RR: Today, still 50 years after these programs began, the racial composition of Oak Park almost precisely mirrors that of the Chicago metropolitan area.

Q. How could the rest of the Chicago area lead the way to desegregation in America?

RR: We don’t think that without a new, biracial activist movement that it is possible to accomplish any of the things that we talk about. We’re not focused on what the city of Chicago can do through the City Council; we’re focused on what local communities can do … to press for this kind of change, to organize in the way that the Civil Rights Movement organized with direct action in the 1960s to accomplish racial justice. We’re not addressing this book to policymakers; we’re addressing this book to citizens, residents of local communities, the 20 million people who participated in Black Lives Matter demonstrations in 2020 and then didn’t know what to do about it. Our book is trying to show them what they can do about it if they organize with their neighbors in communities to take both the political and direct action that’s necessary to force policymakers to make these changes and to create the local political environment where it’s possible for them to do so.

Q. In the book, you discuss how Black homeowners receive higher assessments of their properties compared to white homeowners, which lead to higher property taxes. You also mention that Black homeowners receive lower appraisals of their homes compared to white homeowners, which lead to diminished returns on home sales. When you spoke with Cook County Assessor Fritz Kaegi, you wrote that he didn’t give you any solutions for how to right these wrongs for Black homeowners. Can you tell me about your recommendations?

RR: This is typical of most institutions. They’re all in favor of trying to do things better in the future, but fail to recognize their obligation to remedy the past. Assessor Kaegi acknowledges that the property tax system is discriminatory. … The African American homeowners who have been overtaxed as a result of this are due refunds ... from school districts, fire departments, libraries, all of the agencies that have collected excess taxes from homeowners in Black neighborhoods. … The only way they will call for those refunds is with a popular, biracial movement that becomes aware of this overly excessively discriminatory system.

Q. If there’s one thing that you want readers to take away from the book, what would that be?

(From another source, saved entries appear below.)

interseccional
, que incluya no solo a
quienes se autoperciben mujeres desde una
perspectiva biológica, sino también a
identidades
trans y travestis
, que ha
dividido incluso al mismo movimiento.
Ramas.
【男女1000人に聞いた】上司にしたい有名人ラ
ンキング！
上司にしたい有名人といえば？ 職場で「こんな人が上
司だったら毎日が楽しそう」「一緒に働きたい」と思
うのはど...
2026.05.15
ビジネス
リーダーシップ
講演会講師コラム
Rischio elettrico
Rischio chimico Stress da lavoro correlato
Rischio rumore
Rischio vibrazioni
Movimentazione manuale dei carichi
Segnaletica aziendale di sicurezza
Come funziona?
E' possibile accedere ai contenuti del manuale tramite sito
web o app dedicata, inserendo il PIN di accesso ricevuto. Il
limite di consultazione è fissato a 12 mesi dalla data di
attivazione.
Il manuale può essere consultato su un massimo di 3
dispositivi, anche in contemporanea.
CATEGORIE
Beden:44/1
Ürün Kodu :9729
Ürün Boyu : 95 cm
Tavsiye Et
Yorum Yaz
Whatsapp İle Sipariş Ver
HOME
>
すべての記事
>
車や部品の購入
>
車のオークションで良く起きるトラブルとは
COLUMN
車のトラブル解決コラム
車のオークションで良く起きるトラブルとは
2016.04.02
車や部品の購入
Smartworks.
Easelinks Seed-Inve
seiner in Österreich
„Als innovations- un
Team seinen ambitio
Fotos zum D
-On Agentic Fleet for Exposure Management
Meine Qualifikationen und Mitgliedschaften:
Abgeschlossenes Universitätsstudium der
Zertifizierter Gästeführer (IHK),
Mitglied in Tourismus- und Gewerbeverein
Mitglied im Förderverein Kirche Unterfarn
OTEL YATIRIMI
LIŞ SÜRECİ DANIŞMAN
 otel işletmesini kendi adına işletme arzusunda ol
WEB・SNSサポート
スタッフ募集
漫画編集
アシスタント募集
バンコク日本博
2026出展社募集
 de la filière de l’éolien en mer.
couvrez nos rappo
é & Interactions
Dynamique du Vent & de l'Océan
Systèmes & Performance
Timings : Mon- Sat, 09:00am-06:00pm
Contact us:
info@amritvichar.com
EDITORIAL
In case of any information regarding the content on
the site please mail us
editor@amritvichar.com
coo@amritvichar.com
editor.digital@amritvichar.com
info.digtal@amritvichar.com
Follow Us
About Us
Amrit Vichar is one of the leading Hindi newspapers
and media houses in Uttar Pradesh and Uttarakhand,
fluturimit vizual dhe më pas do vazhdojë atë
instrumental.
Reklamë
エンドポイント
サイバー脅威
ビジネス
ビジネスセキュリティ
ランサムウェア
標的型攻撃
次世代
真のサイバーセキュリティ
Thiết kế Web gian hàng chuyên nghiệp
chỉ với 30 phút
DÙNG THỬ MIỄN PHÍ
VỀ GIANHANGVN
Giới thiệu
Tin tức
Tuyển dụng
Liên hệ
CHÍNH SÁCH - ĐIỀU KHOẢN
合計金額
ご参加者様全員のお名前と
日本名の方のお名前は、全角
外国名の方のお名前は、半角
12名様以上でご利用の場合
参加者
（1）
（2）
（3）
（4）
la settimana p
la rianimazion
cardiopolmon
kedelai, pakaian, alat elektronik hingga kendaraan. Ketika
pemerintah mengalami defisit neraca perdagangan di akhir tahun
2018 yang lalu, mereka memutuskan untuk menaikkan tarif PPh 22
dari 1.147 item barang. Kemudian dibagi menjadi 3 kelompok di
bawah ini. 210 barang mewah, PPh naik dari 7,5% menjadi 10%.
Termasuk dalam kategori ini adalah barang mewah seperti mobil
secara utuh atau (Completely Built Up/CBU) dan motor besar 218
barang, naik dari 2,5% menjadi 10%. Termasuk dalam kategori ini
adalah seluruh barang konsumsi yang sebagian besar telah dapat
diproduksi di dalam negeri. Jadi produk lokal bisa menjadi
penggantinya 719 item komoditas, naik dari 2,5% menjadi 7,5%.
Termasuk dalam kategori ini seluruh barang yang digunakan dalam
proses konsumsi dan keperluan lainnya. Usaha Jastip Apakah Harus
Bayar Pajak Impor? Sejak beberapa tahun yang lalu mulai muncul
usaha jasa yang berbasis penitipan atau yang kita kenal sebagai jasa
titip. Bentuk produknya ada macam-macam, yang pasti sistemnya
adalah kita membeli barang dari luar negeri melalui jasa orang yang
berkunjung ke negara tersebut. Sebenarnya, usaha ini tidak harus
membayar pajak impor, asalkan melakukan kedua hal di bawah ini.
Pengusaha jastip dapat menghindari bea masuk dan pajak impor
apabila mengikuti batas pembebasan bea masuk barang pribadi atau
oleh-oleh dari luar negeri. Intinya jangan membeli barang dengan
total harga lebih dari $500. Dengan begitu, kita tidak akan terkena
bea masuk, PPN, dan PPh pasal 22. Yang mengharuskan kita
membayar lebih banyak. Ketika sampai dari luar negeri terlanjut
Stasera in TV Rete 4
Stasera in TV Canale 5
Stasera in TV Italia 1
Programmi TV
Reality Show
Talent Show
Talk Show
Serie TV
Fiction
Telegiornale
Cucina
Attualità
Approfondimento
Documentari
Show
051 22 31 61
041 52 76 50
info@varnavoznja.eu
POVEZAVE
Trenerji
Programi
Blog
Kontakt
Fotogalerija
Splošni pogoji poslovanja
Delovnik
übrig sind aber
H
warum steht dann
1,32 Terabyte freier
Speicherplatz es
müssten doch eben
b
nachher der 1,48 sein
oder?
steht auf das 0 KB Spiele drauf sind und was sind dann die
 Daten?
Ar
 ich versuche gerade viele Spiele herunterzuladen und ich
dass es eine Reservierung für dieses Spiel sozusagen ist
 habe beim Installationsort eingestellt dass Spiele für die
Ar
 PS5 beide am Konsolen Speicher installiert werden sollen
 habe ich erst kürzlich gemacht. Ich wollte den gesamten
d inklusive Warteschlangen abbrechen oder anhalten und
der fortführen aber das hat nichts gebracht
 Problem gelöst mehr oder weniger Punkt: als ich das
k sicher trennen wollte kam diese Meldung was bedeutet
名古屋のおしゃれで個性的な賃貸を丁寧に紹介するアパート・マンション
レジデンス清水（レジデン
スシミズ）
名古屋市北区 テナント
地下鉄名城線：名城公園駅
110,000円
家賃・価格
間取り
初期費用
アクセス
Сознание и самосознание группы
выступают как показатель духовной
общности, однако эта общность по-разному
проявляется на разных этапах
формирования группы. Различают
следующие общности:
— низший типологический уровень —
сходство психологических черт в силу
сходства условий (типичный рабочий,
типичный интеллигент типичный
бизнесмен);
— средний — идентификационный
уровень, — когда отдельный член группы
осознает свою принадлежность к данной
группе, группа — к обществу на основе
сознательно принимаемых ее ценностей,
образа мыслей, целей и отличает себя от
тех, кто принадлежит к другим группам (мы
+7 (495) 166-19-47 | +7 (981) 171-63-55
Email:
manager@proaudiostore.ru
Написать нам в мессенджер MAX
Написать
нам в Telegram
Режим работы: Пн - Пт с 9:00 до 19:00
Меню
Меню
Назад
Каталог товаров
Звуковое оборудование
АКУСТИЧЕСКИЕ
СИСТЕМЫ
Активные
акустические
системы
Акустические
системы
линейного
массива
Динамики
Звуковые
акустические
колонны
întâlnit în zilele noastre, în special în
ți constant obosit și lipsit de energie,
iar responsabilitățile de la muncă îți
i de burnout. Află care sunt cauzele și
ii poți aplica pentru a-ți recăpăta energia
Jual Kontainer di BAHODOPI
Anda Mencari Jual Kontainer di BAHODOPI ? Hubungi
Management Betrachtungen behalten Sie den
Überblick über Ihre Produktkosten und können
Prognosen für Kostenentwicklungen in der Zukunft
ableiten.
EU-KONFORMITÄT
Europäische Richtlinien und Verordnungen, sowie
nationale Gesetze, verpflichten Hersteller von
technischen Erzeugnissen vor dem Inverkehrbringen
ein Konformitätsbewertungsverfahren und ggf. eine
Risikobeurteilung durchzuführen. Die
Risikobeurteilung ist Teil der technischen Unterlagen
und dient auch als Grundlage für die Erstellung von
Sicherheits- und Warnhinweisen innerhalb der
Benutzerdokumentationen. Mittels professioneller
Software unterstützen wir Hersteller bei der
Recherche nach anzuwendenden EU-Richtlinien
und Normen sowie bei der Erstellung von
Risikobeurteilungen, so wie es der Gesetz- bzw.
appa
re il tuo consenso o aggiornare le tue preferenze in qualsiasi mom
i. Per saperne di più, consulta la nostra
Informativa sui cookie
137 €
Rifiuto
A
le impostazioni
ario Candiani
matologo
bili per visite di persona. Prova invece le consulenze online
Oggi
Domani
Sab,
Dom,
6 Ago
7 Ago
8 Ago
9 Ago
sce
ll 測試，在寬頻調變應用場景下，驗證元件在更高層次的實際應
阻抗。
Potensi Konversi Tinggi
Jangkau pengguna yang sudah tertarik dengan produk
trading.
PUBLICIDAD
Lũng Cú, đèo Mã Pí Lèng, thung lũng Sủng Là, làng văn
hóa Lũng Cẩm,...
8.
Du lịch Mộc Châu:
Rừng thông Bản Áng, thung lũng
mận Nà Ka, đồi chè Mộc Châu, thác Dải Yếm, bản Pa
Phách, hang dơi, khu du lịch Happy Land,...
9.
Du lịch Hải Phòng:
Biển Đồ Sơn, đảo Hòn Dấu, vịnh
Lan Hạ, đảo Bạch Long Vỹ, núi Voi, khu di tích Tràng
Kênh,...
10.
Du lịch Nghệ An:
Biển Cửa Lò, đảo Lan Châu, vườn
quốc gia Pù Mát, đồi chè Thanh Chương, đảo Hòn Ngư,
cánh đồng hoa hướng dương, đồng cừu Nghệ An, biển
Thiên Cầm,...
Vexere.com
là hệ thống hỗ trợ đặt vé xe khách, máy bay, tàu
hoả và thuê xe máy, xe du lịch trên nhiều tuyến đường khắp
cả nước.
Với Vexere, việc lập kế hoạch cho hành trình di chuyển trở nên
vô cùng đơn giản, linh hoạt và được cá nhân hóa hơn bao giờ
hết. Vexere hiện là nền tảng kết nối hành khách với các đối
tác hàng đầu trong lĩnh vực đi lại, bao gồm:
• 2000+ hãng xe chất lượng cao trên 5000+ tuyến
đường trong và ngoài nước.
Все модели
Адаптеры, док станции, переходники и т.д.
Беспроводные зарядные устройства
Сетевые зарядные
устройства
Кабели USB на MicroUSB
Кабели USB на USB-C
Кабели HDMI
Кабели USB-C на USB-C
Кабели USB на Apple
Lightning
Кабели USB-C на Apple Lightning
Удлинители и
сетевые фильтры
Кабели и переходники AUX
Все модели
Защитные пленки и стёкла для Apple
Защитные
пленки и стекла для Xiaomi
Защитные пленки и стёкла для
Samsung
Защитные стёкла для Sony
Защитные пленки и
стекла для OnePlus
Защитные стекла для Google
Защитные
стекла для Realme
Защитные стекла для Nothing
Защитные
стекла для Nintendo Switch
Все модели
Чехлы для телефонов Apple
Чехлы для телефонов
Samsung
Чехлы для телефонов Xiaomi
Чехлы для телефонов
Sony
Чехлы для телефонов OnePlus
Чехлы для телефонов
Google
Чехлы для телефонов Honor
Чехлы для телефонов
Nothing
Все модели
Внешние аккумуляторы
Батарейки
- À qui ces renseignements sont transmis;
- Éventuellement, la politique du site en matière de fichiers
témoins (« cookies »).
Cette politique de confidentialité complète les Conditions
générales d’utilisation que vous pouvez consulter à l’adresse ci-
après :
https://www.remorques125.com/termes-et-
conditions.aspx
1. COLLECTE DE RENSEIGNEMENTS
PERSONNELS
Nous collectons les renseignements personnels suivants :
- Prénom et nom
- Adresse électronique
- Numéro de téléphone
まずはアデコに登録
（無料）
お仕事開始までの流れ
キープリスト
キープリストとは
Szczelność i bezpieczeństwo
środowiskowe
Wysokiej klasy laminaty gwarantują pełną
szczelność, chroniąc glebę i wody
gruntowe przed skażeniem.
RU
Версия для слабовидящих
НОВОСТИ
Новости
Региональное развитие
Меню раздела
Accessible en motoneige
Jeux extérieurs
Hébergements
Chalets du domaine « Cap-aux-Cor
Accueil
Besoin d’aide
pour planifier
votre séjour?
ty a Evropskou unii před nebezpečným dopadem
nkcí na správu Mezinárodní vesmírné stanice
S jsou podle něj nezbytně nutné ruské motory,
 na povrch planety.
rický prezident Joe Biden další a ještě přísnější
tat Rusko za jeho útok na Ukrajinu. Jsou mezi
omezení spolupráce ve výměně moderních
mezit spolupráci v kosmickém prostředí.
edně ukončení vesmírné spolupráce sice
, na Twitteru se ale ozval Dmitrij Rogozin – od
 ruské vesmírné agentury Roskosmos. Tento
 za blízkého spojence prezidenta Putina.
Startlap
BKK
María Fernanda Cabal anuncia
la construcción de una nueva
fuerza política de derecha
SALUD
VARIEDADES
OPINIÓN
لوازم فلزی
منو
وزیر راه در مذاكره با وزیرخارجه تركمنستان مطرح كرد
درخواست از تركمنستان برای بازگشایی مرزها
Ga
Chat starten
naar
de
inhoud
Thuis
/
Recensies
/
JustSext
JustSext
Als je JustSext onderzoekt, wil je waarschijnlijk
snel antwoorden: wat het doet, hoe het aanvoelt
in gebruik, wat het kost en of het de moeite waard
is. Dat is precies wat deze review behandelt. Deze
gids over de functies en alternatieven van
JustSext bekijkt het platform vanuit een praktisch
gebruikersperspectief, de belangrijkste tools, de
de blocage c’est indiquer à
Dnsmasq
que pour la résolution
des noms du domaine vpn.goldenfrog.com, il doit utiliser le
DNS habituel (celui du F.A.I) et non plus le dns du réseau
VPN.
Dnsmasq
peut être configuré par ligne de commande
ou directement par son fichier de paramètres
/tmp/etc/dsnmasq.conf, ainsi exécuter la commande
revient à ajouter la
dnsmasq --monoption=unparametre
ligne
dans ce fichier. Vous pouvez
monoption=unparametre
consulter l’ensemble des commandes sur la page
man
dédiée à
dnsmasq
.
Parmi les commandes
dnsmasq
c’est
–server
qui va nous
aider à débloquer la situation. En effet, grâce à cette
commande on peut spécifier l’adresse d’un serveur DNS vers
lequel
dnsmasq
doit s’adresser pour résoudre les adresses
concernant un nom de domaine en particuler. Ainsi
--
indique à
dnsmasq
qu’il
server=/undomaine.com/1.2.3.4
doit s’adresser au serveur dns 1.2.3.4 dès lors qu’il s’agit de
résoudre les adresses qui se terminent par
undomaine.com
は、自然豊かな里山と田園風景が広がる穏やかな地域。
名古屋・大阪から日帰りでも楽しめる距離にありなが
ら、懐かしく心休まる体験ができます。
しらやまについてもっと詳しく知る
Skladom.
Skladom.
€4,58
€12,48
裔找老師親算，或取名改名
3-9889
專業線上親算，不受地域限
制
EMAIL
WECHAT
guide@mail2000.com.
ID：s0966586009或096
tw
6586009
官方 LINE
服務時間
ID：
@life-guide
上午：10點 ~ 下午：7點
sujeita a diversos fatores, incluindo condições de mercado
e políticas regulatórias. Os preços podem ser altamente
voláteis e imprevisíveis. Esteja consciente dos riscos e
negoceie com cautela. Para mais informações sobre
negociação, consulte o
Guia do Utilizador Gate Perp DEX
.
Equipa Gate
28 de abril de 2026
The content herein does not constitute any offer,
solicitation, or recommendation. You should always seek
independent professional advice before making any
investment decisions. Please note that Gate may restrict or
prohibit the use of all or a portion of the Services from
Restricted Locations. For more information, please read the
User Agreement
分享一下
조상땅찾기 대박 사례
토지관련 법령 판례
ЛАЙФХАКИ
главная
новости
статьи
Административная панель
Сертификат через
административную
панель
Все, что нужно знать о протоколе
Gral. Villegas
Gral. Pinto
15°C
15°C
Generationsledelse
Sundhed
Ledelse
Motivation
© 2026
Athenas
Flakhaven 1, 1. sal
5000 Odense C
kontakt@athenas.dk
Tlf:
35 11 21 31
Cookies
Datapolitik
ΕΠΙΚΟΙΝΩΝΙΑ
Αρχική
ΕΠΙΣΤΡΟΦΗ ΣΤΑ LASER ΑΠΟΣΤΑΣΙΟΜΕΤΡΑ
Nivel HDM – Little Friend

RR: If you take your responsibilities as Americans seriously, you have to understand that there’s an obligation under our constitution to remedy violations of that constitution. … We hope that this book will, at a minimum, take away the excuse that we don’t know what to do.

LR: There’s a lot we can do locally in our own communities that will make a real difference in people’s lives and then in the makeup of our own neighborhoods … that will actually benefit everybody. … We just have to get started somewhere.